- EXERCISE DESCRIPTION: Without any of its pictures, the listing below should be output exactly.
(Beginning of RECORDS FOR PROCESSING)
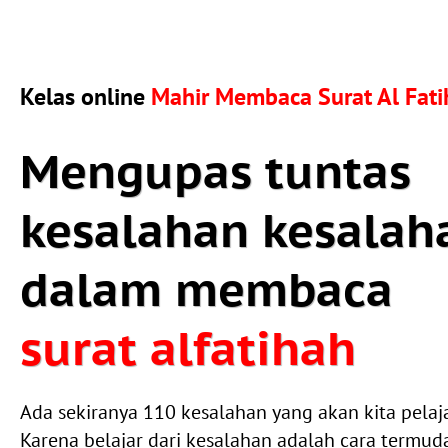
Kelas online
Mahir Membaca Surat Al Fati
Mengupas tuntas
kesalahan kesalah
dalam membaca
surat alfatihah
Ada sekiranya 110 kesalahan yang akan kita pelaja
Karena belajar dari kesalahan adalah cara termud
(End of RECORDS FOR PROCESSING)
- EXERCISE RESULT:
Kelas online
Mahir Membaca Surat Al Fati
Mengupas tuntas
kesalahan kesalah
dalam membaca
surat alfatihah
Ada sekiranya 110 kesalahan yang akan kita pelaja
Karena belajar dari kesalahan adalah cara termud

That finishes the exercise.